Tax season is always a stressful time around the Warnick house. With a professional musician in the family (my wife is a violist), tax time has always been, well…taxing, but now that I have also joined the ranks of the self-employed, it has become that much more overwhelming. For 2013 we had twenty W2’s and 1099’s. Twenty! Yes, we do have an accountant. A few years ago we spent an entire Sunday doing our taxes on our own with Turbo Tax. At the end, after we submitted them, we looked at each other and realized we had no clue if we had done them correctly. We’ve had an accountant ever since. Even so, it’s always a guessing game as to how much we’re going to owe this year.

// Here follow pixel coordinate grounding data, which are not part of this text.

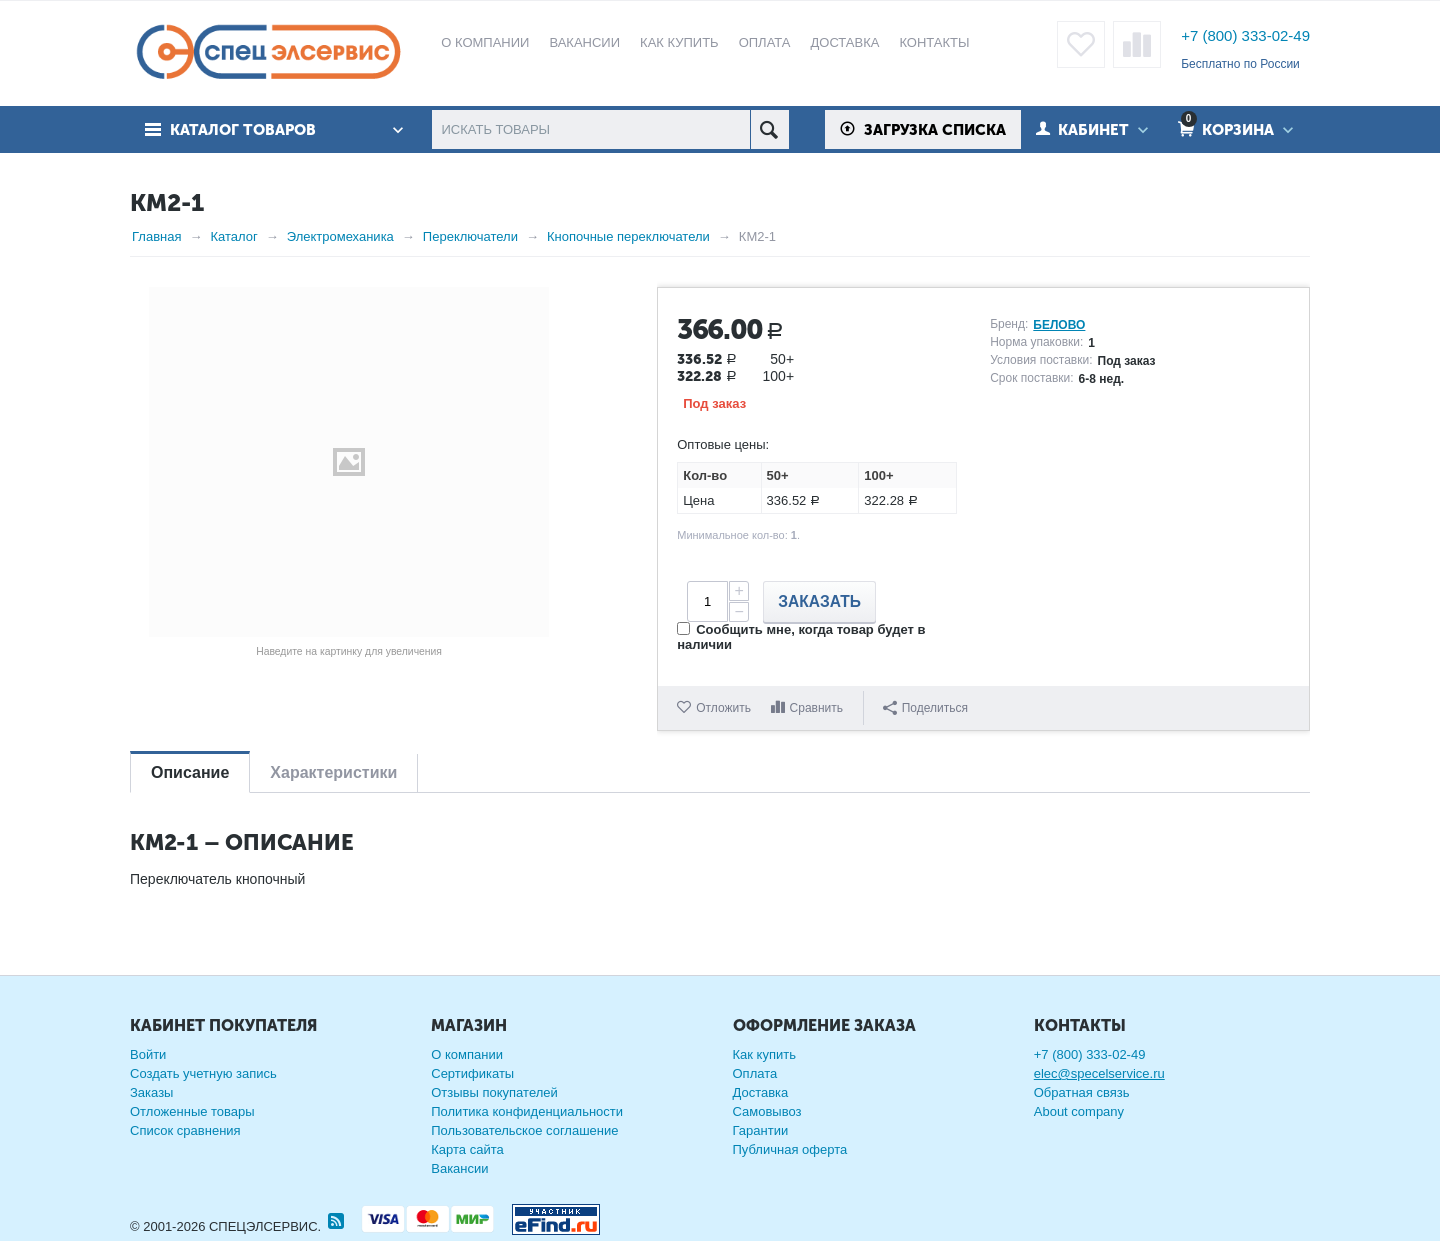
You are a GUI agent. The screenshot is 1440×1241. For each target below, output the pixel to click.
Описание (190, 772)
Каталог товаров (243, 130)
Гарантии (761, 1130)
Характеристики (333, 772)
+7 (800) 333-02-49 (1245, 35)
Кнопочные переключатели (628, 236)
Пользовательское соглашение (524, 1130)
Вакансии (459, 1168)
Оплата (755, 1073)
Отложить (723, 708)
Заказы (151, 1092)
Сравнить (816, 708)
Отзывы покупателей (494, 1092)
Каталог (233, 236)
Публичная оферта (790, 1149)
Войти (148, 1054)
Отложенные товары (192, 1111)
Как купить (764, 1054)
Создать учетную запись (203, 1073)
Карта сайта (467, 1149)
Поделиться (925, 708)
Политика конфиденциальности (527, 1111)
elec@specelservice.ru (1099, 1073)
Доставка (761, 1092)
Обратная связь (1082, 1092)
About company (1079, 1111)
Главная (156, 236)
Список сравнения (185, 1130)
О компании (467, 1054)
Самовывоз (767, 1111)
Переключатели (470, 236)
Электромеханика (340, 236)
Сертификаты (472, 1073)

In times of stress, while many people turn to “comfort food” to ease their troubled minds, I frequently find myself turning to “comfort books” to help relax (OK, yes, I turn to comfort food, too…). For me, a comfort book is something for which the reading of it is a purely pleasurable experience. I want to be able to sit down, take a moment to read a chapter or two, and come out of it feeling more relaxed then when I started. This rules out much of my usual reading material. Whereas Connie Willis’s books on time-traveling historians in WWII era London or Henning Mankell’s Wallander series are really excellent reads, they are not the sort of books I turn to to soothe my soul. For that, I turn to baseball.

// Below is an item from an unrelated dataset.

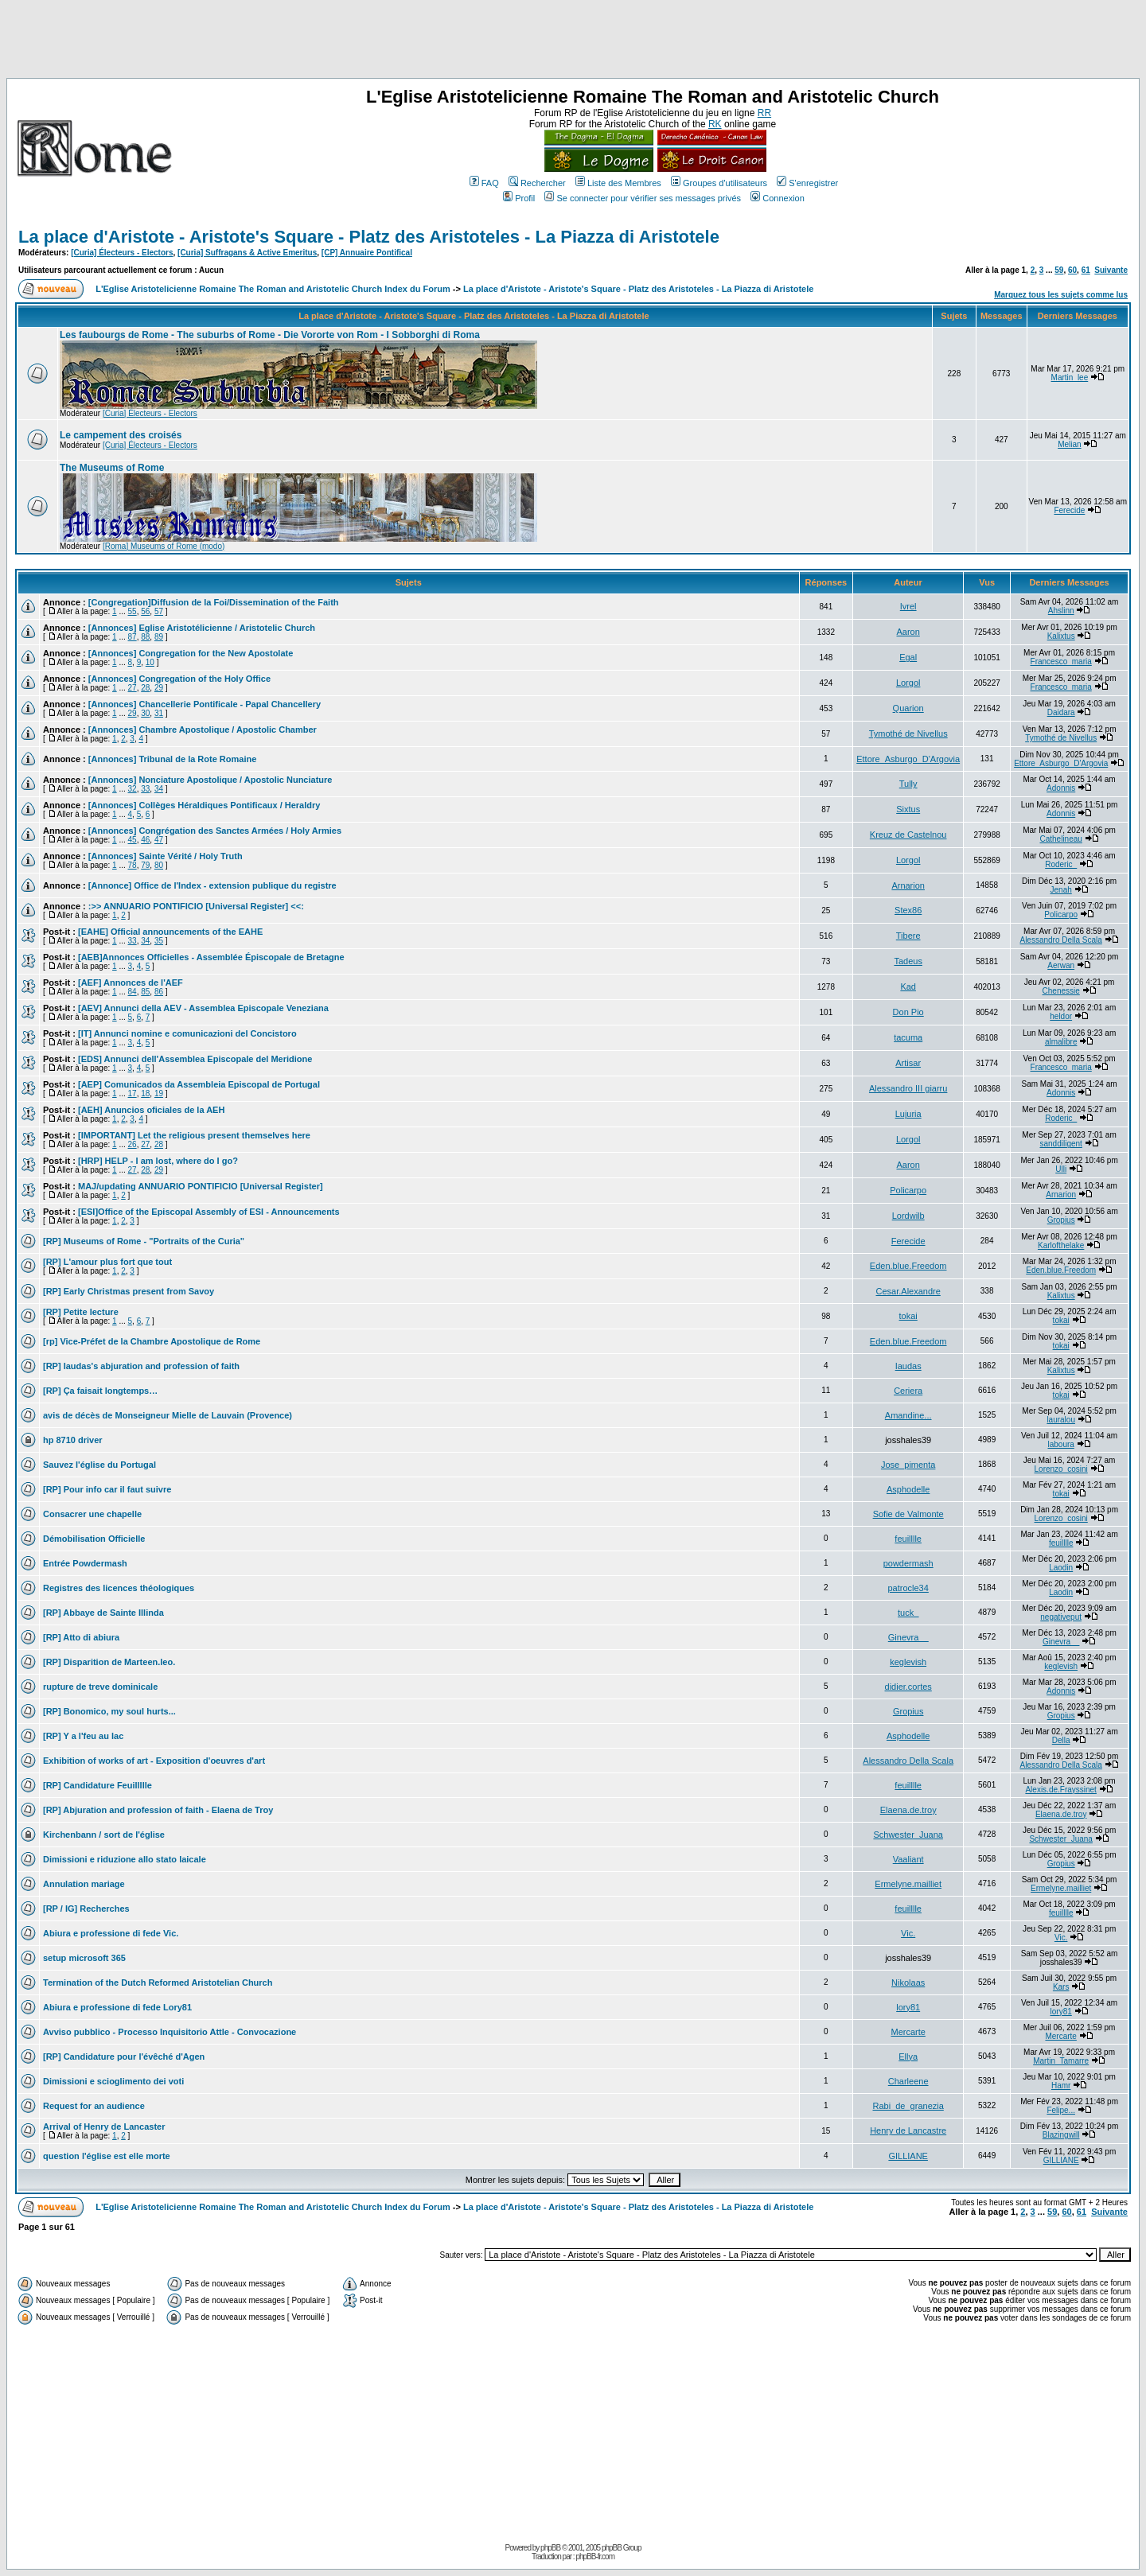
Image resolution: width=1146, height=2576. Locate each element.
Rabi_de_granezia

My go-to comfort books for the past few years have been memoirs and essays on America’s pastime. I love books about the history of the game and tend to gravitate towards authors who focus on the subtle nuances and pace of the game – writers not afraid to spend an entire chapter talking about sitting in the bleachers of a late July battle between two non-contenders on a hot and humid Texas night in 1982. They are masters at adapting their writing style to embrace the sights, sounds, and tastes of the game – less about telling a story; more about the slow rhythms and atmosphere that surrounds a night at the ballpark. David Halberstam’s Summer of ’49 and October 1964, Buzz Bissinger’s 3 Nights in August, and Dan Barry’s Bottom of the 33rd are all brilliant examples of this style of writing and my own personal comfort books. Summer of ’49 got me through my wife’s surgery to remove a meningioma. October 1964 was there when I came home late every night during my ACCME reaccreditation. 3 Nights in August traveled with me while going solo to a weekend conference in Spain.
Last week I attended the ACCME’s “CME as a Bridge to Quality” Accreditation Workshop and spent an evening wandering around After-Words New & Used Books — a must-stop for me whenever I’m lucky enough to have a little free time in Chicago. While browsing through the used books, I was thrilled to find a pristine hardback copy of Season Ticket by Roger Angell, one of my absolute favorite baseball writers (and one of my favorite writers, period, as exemplified by his recent New Yorker article on aging). What better way to get through the stress of another tax day than a series of essays on baseball in the 80’s — the decade that shaped and molded my childhood fandom — by our greatest living baseball writer? Just read these few sentences on escaping a crowded parking lot during a July 4th Mets game:
Actually, by the time we turned up at Shea the lot was full, with the gates and pay booths closed, and we had to make do with a narrow, muddy little junkyard off some street out beyond the center-field parking sectors, where a local entrepreneur took our seven bucks and then absolutely buried us in a welter of other late-comers. No hope, but when we found our way back there, hours later, beyond the motionless thousands of overheating cars and captive fans and patriots self-blocked in the main lot, someone in our group spotted a little alley at the back of our yard, and we took a chance and swung that way, against the flow of cars inching out, and found a miracle there: an empty street. I zipped through a couple of blocks, hung a right away from the honking tangle, extemporized a dazzling U-turn under the Whitestone Expressway, guessed and grabbed another right, spotted the good old boat basin off to my right, and laid a little left onto the Grand Central Parkway: home free, homeward bound, with the cheers of my fans in the car and cascades of Queens-side Roman candles on either hand celebrating our brilliant departure.
Sounds about perfect to me. If anyone needs me, I’ll be reading.